Regulus let the moment breathe, then his tone cooled again.

"However, if you keep wasting yourself on childish confrontations with Potter and his friends, or if you are satisfied with nothing beyond school texts, then you will always be reacting. Always defending. Your talent will be buried."

Snape's eyes narrowed, suspicion sharpening into something more dangerous.

"What do you mean?" he demanded.

Regulus took one step closer and lowered his voice so only Snape could hear.

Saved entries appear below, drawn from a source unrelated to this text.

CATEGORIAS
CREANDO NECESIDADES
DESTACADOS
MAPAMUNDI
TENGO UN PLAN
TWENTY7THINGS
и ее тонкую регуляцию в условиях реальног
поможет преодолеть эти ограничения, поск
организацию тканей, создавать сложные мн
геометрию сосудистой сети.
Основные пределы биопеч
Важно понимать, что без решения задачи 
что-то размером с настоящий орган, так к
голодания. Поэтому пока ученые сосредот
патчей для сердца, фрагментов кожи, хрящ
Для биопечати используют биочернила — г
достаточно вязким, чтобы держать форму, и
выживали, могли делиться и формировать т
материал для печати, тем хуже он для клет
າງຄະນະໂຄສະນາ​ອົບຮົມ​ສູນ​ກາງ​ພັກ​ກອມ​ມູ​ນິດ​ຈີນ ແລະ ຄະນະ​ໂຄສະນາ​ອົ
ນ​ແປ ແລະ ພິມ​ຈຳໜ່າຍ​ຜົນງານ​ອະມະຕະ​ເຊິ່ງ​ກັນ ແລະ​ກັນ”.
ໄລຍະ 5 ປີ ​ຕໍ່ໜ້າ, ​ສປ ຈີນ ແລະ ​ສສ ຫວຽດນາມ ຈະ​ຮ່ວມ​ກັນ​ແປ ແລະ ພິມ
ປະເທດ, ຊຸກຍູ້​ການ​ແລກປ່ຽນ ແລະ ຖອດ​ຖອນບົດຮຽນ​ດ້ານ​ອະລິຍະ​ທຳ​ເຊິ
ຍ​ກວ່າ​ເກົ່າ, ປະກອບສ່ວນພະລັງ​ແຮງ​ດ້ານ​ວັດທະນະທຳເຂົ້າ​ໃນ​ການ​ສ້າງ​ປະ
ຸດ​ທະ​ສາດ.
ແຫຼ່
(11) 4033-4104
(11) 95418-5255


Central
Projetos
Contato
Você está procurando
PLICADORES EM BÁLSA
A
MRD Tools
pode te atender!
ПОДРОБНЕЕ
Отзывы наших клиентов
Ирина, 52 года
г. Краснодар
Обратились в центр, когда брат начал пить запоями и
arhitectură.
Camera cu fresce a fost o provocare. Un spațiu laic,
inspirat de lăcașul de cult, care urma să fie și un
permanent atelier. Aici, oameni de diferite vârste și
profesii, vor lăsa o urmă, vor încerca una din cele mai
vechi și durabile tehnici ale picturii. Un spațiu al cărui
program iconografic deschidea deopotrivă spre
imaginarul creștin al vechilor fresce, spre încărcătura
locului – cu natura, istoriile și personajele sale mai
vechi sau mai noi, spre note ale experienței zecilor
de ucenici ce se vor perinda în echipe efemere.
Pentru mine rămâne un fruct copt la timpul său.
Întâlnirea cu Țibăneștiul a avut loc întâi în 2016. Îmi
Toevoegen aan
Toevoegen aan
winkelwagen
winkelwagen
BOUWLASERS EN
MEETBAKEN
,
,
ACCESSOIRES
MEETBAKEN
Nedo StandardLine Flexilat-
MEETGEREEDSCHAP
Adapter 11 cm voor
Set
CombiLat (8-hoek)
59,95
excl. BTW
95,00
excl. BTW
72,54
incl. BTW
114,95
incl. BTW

"It is simple. Accepting help is not shameful, Snape. You cannot rely only on yourself, not when the knowledge you want is monopolised by certain people."

He held Snape's gaze.

"I can provide channels. Opportunities. Access to books you would not otherwise touch, and limited exchange in certain fields. In return, I will want your insights in Potions, and in your more obscure lines of study."

Regulus did not over explain. He kept the offer precise, the terms vague enough to be safe, tempting enough to sting.

"You can take time to think," he said.

Then he turned and left, footsteps fading as he rounded the corner and disappeared.

Snape stood alone in the corridor, his mind churning.

Regulus Black's words echoed like a curse.

The humiliation still burned, but the impact of those sentences burned hotter.

Black had seen his talent.

Black might even know he was studying darker magic on his own.

Was the offer real, or was it a trap?

Was Black recruiting him, or simply planning to use him?

Yet, however much Snape mistrusted the world, he could not deny the truth in one point.

What did fighting Potter and the others earn him, besides filth on his robes, laughter in his ears, and time he would never get back?

School lessons were not enough. Not enough to give him real power. Not enough to change his life. Not enough to make him worthy of Lily.